**Activity**
Print all entries precisely as they are written.

**Information**
★ ★ ★ ★
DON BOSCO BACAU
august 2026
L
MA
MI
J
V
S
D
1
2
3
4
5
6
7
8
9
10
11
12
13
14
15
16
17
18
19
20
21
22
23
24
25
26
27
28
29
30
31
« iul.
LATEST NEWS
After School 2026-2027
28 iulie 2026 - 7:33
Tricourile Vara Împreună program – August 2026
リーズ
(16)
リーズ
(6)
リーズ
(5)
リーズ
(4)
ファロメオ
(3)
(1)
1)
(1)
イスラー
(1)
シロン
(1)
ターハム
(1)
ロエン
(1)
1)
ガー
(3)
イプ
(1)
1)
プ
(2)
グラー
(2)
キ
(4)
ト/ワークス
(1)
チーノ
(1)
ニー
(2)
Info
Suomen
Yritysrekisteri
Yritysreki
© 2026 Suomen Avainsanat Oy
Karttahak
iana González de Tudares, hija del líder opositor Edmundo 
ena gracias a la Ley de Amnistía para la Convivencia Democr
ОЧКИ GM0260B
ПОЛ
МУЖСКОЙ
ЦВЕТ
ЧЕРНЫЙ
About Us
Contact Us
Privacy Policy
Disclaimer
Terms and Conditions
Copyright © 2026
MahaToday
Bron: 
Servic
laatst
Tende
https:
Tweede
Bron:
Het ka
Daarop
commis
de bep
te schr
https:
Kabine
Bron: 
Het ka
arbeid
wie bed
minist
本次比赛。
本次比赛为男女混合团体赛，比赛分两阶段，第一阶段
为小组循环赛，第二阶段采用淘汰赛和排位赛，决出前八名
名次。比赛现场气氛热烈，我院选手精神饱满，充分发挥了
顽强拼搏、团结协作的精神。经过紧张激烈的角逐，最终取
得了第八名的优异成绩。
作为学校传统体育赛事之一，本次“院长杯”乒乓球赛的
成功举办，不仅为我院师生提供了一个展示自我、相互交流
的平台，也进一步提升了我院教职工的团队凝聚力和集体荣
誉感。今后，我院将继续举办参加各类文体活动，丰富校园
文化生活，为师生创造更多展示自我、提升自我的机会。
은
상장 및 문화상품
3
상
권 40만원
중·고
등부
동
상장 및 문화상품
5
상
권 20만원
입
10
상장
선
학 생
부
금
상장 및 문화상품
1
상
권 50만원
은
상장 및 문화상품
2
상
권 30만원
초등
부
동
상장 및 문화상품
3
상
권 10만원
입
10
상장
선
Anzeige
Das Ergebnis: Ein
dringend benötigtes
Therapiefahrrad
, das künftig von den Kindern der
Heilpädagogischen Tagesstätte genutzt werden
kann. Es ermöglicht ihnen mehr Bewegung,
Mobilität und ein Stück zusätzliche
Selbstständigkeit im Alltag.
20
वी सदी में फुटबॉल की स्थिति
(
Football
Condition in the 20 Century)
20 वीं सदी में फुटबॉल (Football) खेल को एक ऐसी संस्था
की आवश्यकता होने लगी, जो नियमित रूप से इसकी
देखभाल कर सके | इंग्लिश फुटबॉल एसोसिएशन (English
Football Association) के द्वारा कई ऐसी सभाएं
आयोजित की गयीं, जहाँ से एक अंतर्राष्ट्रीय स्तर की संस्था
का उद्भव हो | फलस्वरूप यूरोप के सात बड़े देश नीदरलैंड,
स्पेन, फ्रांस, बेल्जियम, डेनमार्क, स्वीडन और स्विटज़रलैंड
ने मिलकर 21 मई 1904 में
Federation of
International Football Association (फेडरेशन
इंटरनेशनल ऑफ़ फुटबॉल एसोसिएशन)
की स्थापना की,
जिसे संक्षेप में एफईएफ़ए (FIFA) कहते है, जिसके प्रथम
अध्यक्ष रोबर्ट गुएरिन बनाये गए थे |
★ ★ ★ ★
**Task answer**
DON BOSCO BACAU
august 2026
L
MA
MI
J
V
S
D
1
2
3
4
5
6
7
8
9
10
11
12
13
14
15
16
17
18
19
20
21
22
23
24
25
26
27
28
29
30
31
« iul.
LATEST NEWS
After School 2026-2027
28 iulie 2026 - 7:33
Tricourile Vara Împreună program – August 2026
リーズ
(16)
リーズ
(6)
リーズ
(5)
リーズ
(4)
ファロメオ
(3)
(1)
1)
(1)
イスラー
(1)
シロン
(1)
ターハム
(1)
ロエン
(1)
1)
ガー
(3)
イプ
(1)
1)
プ
(2)
グラー
(2)
キ
(4)
ト/ワークス
(1)
チーノ
(1)
ニー
(2)
Info
Suomen
Yritysrekisteri
Yritysreki
© 2026 Suomen Avainsanat Oy
Karttahak
iana González de Tudares, hija del líder opositor Edmundo 
ena gracias a la Ley de Amnistía para la Convivencia Democr
ОЧКИ GM0260B
ПОЛ
МУЖСКОЙ
ЦВЕТ
ЧЕРНЫЙ
About Us
Contact Us
Privacy Policy
Disclaimer
Terms and Conditions
Copyright © 2026
MahaToday
Bron: 
Servic
laatst
Tende
https:
Tweede
Bron:
Het ka
Daarop
commis
de bep
te schr
https:
Kabine
Bron: 
Het ka
arbeid
wie bed
minist
本次比赛。
本次比赛为男女混合团体赛，比赛分两阶段，第一阶段
为小组循环赛，第二阶段采用淘汰赛和排位赛，决出前八名
名次。比赛现场气氛热烈，我院选手精神饱满，充分发挥了
顽强拼搏、团结协作的精神。经过紧张激烈的角逐，最终取
得了第八名的优异成绩。
作为学校传统体育赛事之一，本次“院长杯”乒乓球赛的
成功举办，不仅为我院师生提供了一个展示自我、相互交流
的平台，也进一步提升了我院教职工的团队凝聚力和集体荣
誉感。今后，我院将继续举办参加各类文体活动，丰富校园
文化生活，为师生创造更多展示自我、提升自我的机会。
은
상장 및 문화상품
3
상
권 40만원
중·고
등부
동
상장 및 문화상품
5
상
권 20만원
입
10
상장
선
학 생
부
금
상장 및 문화상품
1
상
권 50만원
은
상장 및 문화상품
2
상
권 30만원
초등
부
동
상장 및 문화상품
3
상
권 10만원
입
10
상장
선
Anzeige
Das Ergebnis: Ein
dringend benötigtes
Therapiefahrrad
, das künftig von den Kindern der
Heilpädagogischen Tagesstätte genutzt werden
kann. Es ermöglicht ihnen mehr Bewegung,
Mobilität und ein Stück zusätzliche
Selbstständigkeit im Alltag.
20
वी सदी में फुटबॉल की स्थिति
(
Football
Condition in the 20 Century)
20 वीं सदी में फुटबॉल (Football) खेल को एक ऐसी संस्था
की आवश्यकता होने लगी, जो नियमित रूप से इसकी
देखभाल कर सके | इंग्लिश फुटबॉल एसोसिएशन (English
Football Association) के द्वारा कई ऐसी सभाएं
आयोजित की गयीं, जहाँ से एक अंतर्राष्ट्रीय स्तर की संस्था
का उद्भव हो | फलस्वरूप यूरोप के सात बड़े देश नीदरलैंड,
स्पेन, फ्रांस, बेल्जियम, डेनमार्क, स्वीडन और स्विटज़रलैंड
ने मिलकर 21 मई 1904 में
Federation of
International Football Association (फेडरेशन
इंटरनेशनल ऑफ़ फुटबॉल एसोसिएशन)
की स्थापना की,
जिसे संक्षेप में एफईएफ़ए (FIFA) कहते है, जिसके प्रथम
अध्यक्ष रोबर्ट गुएरिन बनाये गए थे |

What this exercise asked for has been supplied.